ISLAMABAD: Over 20 million children will be covered during a door-to-door vaccination campaign against polio, which is being launched in 97 high-risk districts across the country on Monday (today).
The sub-national polio vaccination campaign will run for five days in Karachi, Quetta and Peshawar blocks followed by a two-day catch-up drive in these areas, while a three-plus-two-day campaign has been planned for other parts of Pakistan, according to Dr Rana Mohammad Safdar, coordinator of the National Emergency Operations Centre for Polio Programme.
So far, six polio cases have been detected in the country this year.

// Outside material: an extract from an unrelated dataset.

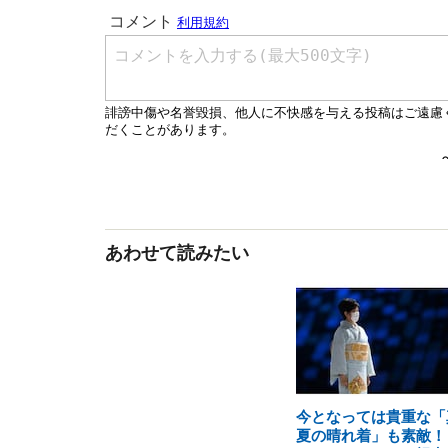
あわせて読みたい
今となっては貴重な「
夏の晴れ着」も素敵！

They include cases from Karachi, Lahore, Bajaur, Khyber, Hangu and Bannu.
During the special campaign, front-line polio workers will go door to door to ensure that millions of children below the age of five years are administered two drops of vaccine to protect them against the polio virus.
The government has urged parents to ensure immunisation of all children during each and every polio campaign.
According to a statement of the polio programme, more than 6.6 million children will be vaccinated against the virus in 12 districts of Punjab. A total of 5.59m children will be administrated polio vaccine in 25 districts of Khyber Pakhtunkhwa, including seven tribal districts, during the vaccination drive.
In Sindh, the campaign will run in Karachi and 20 other districts, where over 6.13m children below the age of five years will be administered polio vaccine.
Around 1.77m will be covered in 21 districts of Balochistan during the sub-national polio vaccination campaign.
In Islamabad, 240,000 children living in high risk areas will be administered polio drops during the drive.
“The age limit for vaccination has been enhanced from five years to 10 years in five union councils of Rawalpindi,” said the coordinator of the National Emergency Operations Centre for the Polio Programme.
Dr Safdar urged parents to “cooperate with polio workers and administer their children with anti-polio drops, which will ultimately help save the children from a lifetime of disability”.
He explained that polio virus could paralysed children for their entire life. “There is no cure for polio, but prevention through immunisation can reduce the chances of contracting the virus,” he said. Multiple vaccinations were critical in safeguarding children from the virus, he added.
He also asked religious leaders, civil society and the media to play their due roles in promoting the importance of vaccination.
“The country now has one of the best opportunities to stop transmission of polio virus. It is therefore high time that we all gear up to collectively fight the virus and provide support to our brave front-line workers so that they can reach and vaccinate every single Pakistani child,” said the prime minister’s focal person on polio eradication Babar Bin Atta.
He said there were challenges in way for complete eradication of the virus, but the federal and provincial governments remained firmly committed to defeating the virus forever.
He expressed the hope that all segments of society would come forward to support the programme during the final push against polio.
Polio, a highly infectious disease caused by virus mainly affecting children under the age of 10 years, invades the nervous system and can cause paralysis or even death. While there is no cure for polio, vaccination is the most effective way to protect children from this crippling disease. Repeated immunisation campaigns have helped nearly all countries of the world to become polio free.